*** Opening Given information ***

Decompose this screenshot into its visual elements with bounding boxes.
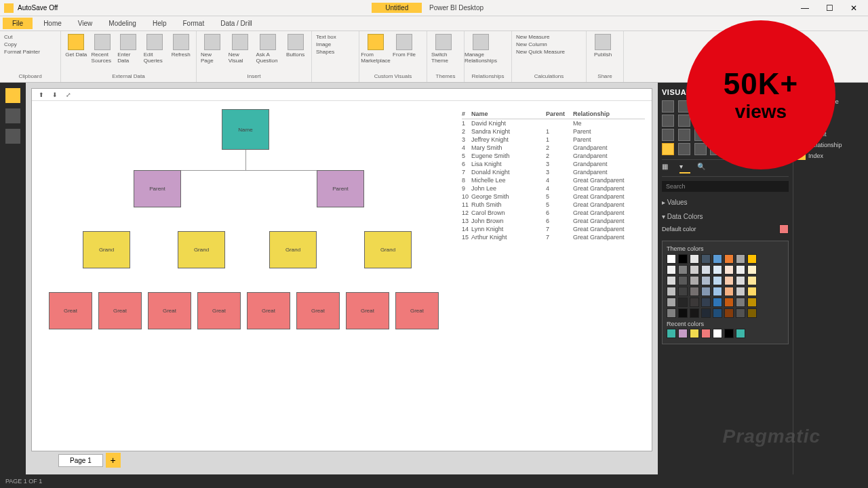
textbox-button[interactable]: Text box (316, 34, 355, 40)
color-swatch[interactable] (690, 298, 699, 307)
file-tab[interactable]: File (3, 18, 33, 29)
viz-type-button[interactable] (662, 115, 674, 127)
table-row[interactable]: 15Arthur Knight7Great Grandparent (462, 233, 645, 241)
table-header[interactable]: Name (471, 110, 546, 117)
tab-data-drill[interactable]: Data / Drill (215, 18, 258, 29)
color-swatch[interactable] (690, 265, 699, 274)
color-swatch[interactable] (747, 276, 757, 285)
default-color-swatch[interactable] (779, 224, 789, 234)
switch-theme-button[interactable]: Switch Theme (431, 52, 456, 64)
color-swatch[interactable] (701, 298, 711, 307)
buttons-icon[interactable] (288, 34, 304, 50)
refresh-button[interactable]: Refresh (172, 52, 191, 58)
analytics-tab-icon[interactable]: 🔍 (697, 163, 708, 174)
new-visual-button[interactable]: New Visual (229, 52, 252, 64)
color-swatch[interactable] (724, 265, 734, 274)
manage-relationships-button[interactable]: Manage Relationships (465, 52, 497, 64)
table-row[interactable]: 6Lisa Knight3Grandparent (462, 160, 645, 168)
ask-question-button[interactable]: Ask A Question (256, 52, 280, 64)
format-tab-icon[interactable]: ▾ (679, 163, 690, 174)
add-page-button[interactable]: + (106, 453, 121, 468)
color-swatch[interactable] (701, 308, 711, 318)
new-column-button[interactable]: New Column (516, 41, 582, 47)
enter-data-button[interactable]: Enter Data (117, 52, 140, 64)
tab-modeling[interactable]: Modeling (103, 18, 142, 29)
table-row[interactable]: 4Mary Smith2Grandparent (462, 144, 645, 152)
color-swatch[interactable] (747, 308, 757, 318)
viz-type-button[interactable] (662, 143, 674, 155)
tree-great-node[interactable]: Great (296, 292, 340, 329)
new-visual-icon[interactable] (232, 34, 248, 50)
buttons-button[interactable]: Buttons (286, 52, 304, 58)
color-swatch[interactable] (736, 308, 745, 318)
tab-format[interactable]: Format (177, 18, 210, 29)
format-painter-button[interactable]: Format Painter (4, 49, 56, 55)
table-header[interactable]: Parent (546, 110, 573, 117)
new-quick-measure-button[interactable]: New Quick Measure (516, 49, 582, 55)
drill-up-icon[interactable]: ⬆ (39, 92, 44, 98)
from-file-button[interactable]: From File (393, 52, 416, 58)
tree-grandparent-node[interactable]: Grand (269, 231, 317, 268)
format-search-input[interactable]: Search (662, 181, 789, 192)
recent-color-swatch[interactable] (690, 329, 699, 338)
new-page-icon[interactable] (204, 34, 220, 50)
shapes-button[interactable]: Shapes (316, 49, 355, 55)
expand-icon[interactable]: ⤢ (66, 92, 71, 98)
page-tab[interactable]: Page 1 (58, 454, 103, 467)
minimize-button[interactable]: — (793, 1, 816, 15)
tab-help[interactable]: Help (147, 18, 172, 29)
color-swatch[interactable] (678, 287, 688, 296)
section-data-colors[interactable]: ▾ Data Colors (662, 210, 789, 220)
tree-great-node[interactable]: Great (346, 292, 389, 329)
color-swatch[interactable] (690, 308, 699, 318)
table-row[interactable]: 8Michelle Lee4Great Grandparent (462, 176, 645, 184)
data-view-button[interactable] (5, 108, 20, 123)
report-view-button[interactable] (5, 88, 20, 103)
color-swatch[interactable] (701, 265, 711, 274)
color-swatch[interactable] (713, 287, 722, 296)
new-page-button[interactable]: New Page (201, 52, 224, 64)
color-swatch[interactable] (667, 254, 676, 264)
color-swatch[interactable] (724, 287, 734, 296)
tab-view[interactable]: View (73, 18, 98, 29)
from-file-icon[interactable] (396, 34, 412, 50)
publish-button[interactable]: Publish (594, 52, 612, 58)
recent-color-swatch[interactable] (701, 329, 711, 338)
maximize-button[interactable]: ☐ (818, 1, 841, 15)
color-swatch[interactable] (667, 287, 676, 296)
marketplace-icon[interactable] (368, 34, 384, 50)
color-swatch[interactable] (690, 276, 699, 285)
color-swatch[interactable] (690, 254, 699, 264)
recent-color-swatch[interactable] (678, 329, 688, 338)
tree-root-node[interactable]: Name (222, 109, 269, 150)
table-row[interactable]: 2Sandra Knight1Parent (462, 127, 645, 136)
table-header[interactable]: # (462, 110, 471, 117)
from-marketplace-button[interactable]: From Marketplace (361, 52, 391, 64)
enter-data-icon[interactable] (120, 34, 136, 50)
color-swatch[interactable] (724, 254, 734, 264)
recent-color-swatch[interactable] (736, 329, 745, 338)
copy-button[interactable]: Copy (4, 41, 56, 47)
color-swatch[interactable] (747, 254, 757, 264)
theme-icon[interactable] (435, 34, 452, 50)
recent-color-swatch[interactable] (724, 329, 734, 338)
hierarchy-tree-visual[interactable]: Name Parent Parent Grand Grand Grand Gra… (45, 109, 452, 394)
table-row[interactable]: 1David KnightMe (462, 119, 645, 127)
fields-tab-icon[interactable]: ▦ (662, 163, 673, 174)
tree-great-node[interactable]: Great (395, 292, 439, 329)
table-row[interactable]: 12Carol Brown6Great Grandparent (462, 209, 645, 217)
recent-sources-icon[interactable] (94, 34, 111, 50)
tree-great-node[interactable]: Great (247, 292, 290, 329)
viz-type-button[interactable] (678, 143, 690, 155)
get-data-icon[interactable] (68, 34, 84, 50)
table-row[interactable]: 11Ruth Smith5Great Grandparent (462, 201, 645, 209)
table-row[interactable]: 14Lynn Knight7Great Grandparent (462, 225, 645, 233)
color-swatch[interactable] (747, 287, 757, 296)
publish-icon[interactable] (595, 34, 611, 50)
color-swatch[interactable] (667, 308, 676, 318)
viz-type-button[interactable] (694, 143, 707, 155)
color-swatch[interactable] (724, 308, 734, 318)
table-row[interactable]: 10George Smith5Great Grandparent (462, 192, 645, 201)
color-swatch[interactable] (713, 298, 722, 307)
color-swatch[interactable] (736, 276, 745, 285)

*** Closing Given information ***

### [What you need to do]
All of the material shown above needs to be duplicated exactly. Omit every picture.

### [Expected answer]
Decompose this screenshot into its visual elements with bounding boxes.
textbox-button[interactable]: Text box (316, 34, 355, 40)
color-swatch[interactable] (690, 298, 699, 307)
file-tab[interactable]: File (3, 18, 33, 29)
viz-type-button[interactable] (662, 115, 674, 127)
table-row[interactable]: 15Arthur Knight7Great Grandparent (462, 233, 645, 241)
table-header[interactable]: Name (471, 110, 546, 117)
tab-data-drill[interactable]: Data / Drill (215, 18, 258, 29)
color-swatch[interactable] (690, 265, 699, 274)
color-swatch[interactable] (747, 276, 757, 285)
default-color-swatch[interactable] (779, 224, 789, 234)
switch-theme-button[interactable]: Switch Theme (431, 52, 456, 64)
color-swatch[interactable] (701, 298, 711, 307)
buttons-icon[interactable] (288, 34, 304, 50)
refresh-button[interactable]: Refresh (172, 52, 191, 58)
analytics-tab-icon[interactable]: 🔍 (697, 163, 708, 174)
new-visual-button[interactable]: New Visual (229, 52, 252, 64)
color-swatch[interactable] (724, 265, 734, 274)
manage-relationships-button[interactable]: Manage Relationships (465, 52, 497, 64)
table-row[interactable]: 6Lisa Knight3Grandparent (462, 160, 645, 168)
ask-question-button[interactable]: Ask A Question (256, 52, 280, 64)
format-tab-icon[interactable]: ▾ (679, 163, 690, 174)
add-page-button[interactable]: + (106, 453, 121, 468)
color-swatch[interactable] (701, 308, 711, 318)
new-column-button[interactable]: New Column (516, 41, 582, 47)
enter-data-button[interactable]: Enter Data (117, 52, 140, 64)
tab-modeling[interactable]: Modeling (103, 18, 142, 29)
table-row[interactable]: 4Mary Smith2Grandparent (462, 144, 645, 152)
color-swatch[interactable] (747, 308, 757, 318)
viz-type-button[interactable] (662, 143, 674, 155)
tree-great-node[interactable]: Great (296, 292, 340, 329)
new-visual-icon[interactable] (232, 34, 248, 50)
buttons-button[interactable]: Buttons (286, 52, 304, 58)
color-swatch[interactable] (736, 308, 745, 318)
tab-format[interactable]: Format (177, 18, 210, 29)
format-painter-button[interactable]: Format Painter (4, 49, 56, 55)
table-header[interactable]: Parent (546, 110, 573, 117)
new-quick-measure-button[interactable]: New Quick Measure (516, 49, 582, 55)
drill-up-icon[interactable]: ⬆ (39, 92, 44, 98)
from-file-button[interactable]: From File (393, 52, 416, 58)
tree-grandparent-node[interactable]: Grand (269, 231, 317, 268)
format-search-input[interactable]: Search (662, 181, 789, 192)
recent-color-swatch[interactable] (690, 329, 699, 338)
new-page-icon[interactable] (204, 34, 220, 50)
shapes-button[interactable]: Shapes (316, 49, 355, 55)
expand-icon[interactable]: ⤢ (66, 92, 71, 98)
page-tab[interactable]: Page 1 (58, 454, 103, 467)
minimize-button[interactable]: — (793, 1, 816, 15)
tab-help[interactable]: Help (147, 18, 172, 29)
color-swatch[interactable] (678, 287, 688, 296)
section-data-colors[interactable]: ▾ Data Colors (662, 210, 789, 220)
tree-great-node[interactable]: Great (346, 292, 389, 329)
color-swatch[interactable] (690, 308, 699, 318)
table-row[interactable]: 8Michelle Lee4Great Grandparent (462, 176, 645, 184)
data-view-button[interactable] (5, 108, 20, 123)
report-view-button[interactable] (5, 88, 20, 103)
color-swatch[interactable] (701, 265, 711, 274)
color-swatch[interactable] (713, 287, 722, 296)
new-page-button[interactable]: New Page (201, 52, 224, 64)
color-swatch[interactable] (667, 254, 676, 264)
color-swatch[interactable] (724, 287, 734, 296)
tab-view[interactable]: View (73, 18, 98, 29)
from-file-icon[interactable] (396, 34, 412, 50)
publish-button[interactable]: Publish (594, 52, 612, 58)
recent-color-swatch[interactable] (701, 329, 711, 338)
maximize-button[interactable]: ☐ (818, 1, 841, 15)
color-swatch[interactable] (667, 287, 676, 296)
marketplace-icon[interactable] (368, 34, 384, 50)
color-swatch[interactable] (690, 276, 699, 285)
color-swatch[interactable] (690, 254, 699, 264)
recent-color-swatch[interactable] (678, 329, 688, 338)
tree-root-node[interactable]: Name (222, 109, 269, 150)
table-row[interactable]: 2Sandra Knight1Parent (462, 127, 645, 136)
table-header[interactable]: # (462, 110, 471, 117)
from-marketplace-button[interactable]: From Marketplace (361, 52, 391, 64)
enter-data-icon[interactable] (120, 34, 136, 50)
color-swatch[interactable] (724, 254, 734, 264)
recent-color-swatch[interactable] (736, 329, 745, 338)
copy-button[interactable]: Copy (4, 41, 56, 47)
color-swatch[interactable] (747, 254, 757, 264)
theme-icon[interactable] (435, 34, 452, 50)
recent-color-swatch[interactable] (724, 329, 734, 338)
hierarchy-tree-visual[interactable]: Name Parent Parent Grand Grand Grand Gra… (45, 109, 452, 394)
table-row[interactable]: 1David KnightMe (462, 119, 645, 127)
fields-tab-icon[interactable]: ▦ (662, 163, 673, 174)
tree-great-node[interactable]: Great (395, 292, 439, 329)
table-row[interactable]: 12Carol Brown6Great Grandparent (462, 209, 645, 217)
recent-sources-icon[interactable] (94, 34, 111, 50)
tree-great-node[interactable]: Great (247, 292, 290, 329)
viz-type-button[interactable] (678, 143, 690, 155)
get-data-icon[interactable] (68, 34, 84, 50)
table-row[interactable]: 11Ruth Smith5Great Grandparent (462, 201, 645, 209)
table-row[interactable]: 14Lynn Knight7Great Grandparent (462, 225, 645, 233)
color-swatch[interactable] (747, 287, 757, 296)
publish-icon[interactable] (595, 34, 611, 50)
color-swatch[interactable] (667, 308, 676, 318)
viz-type-button[interactable] (694, 143, 707, 155)
color-swatch[interactable] (724, 308, 734, 318)
table-row[interactable]: 10George Smith5Great Grandparent (462, 192, 645, 201)
color-swatch[interactable] (713, 298, 722, 307)
color-swatch[interactable] (736, 276, 745, 285)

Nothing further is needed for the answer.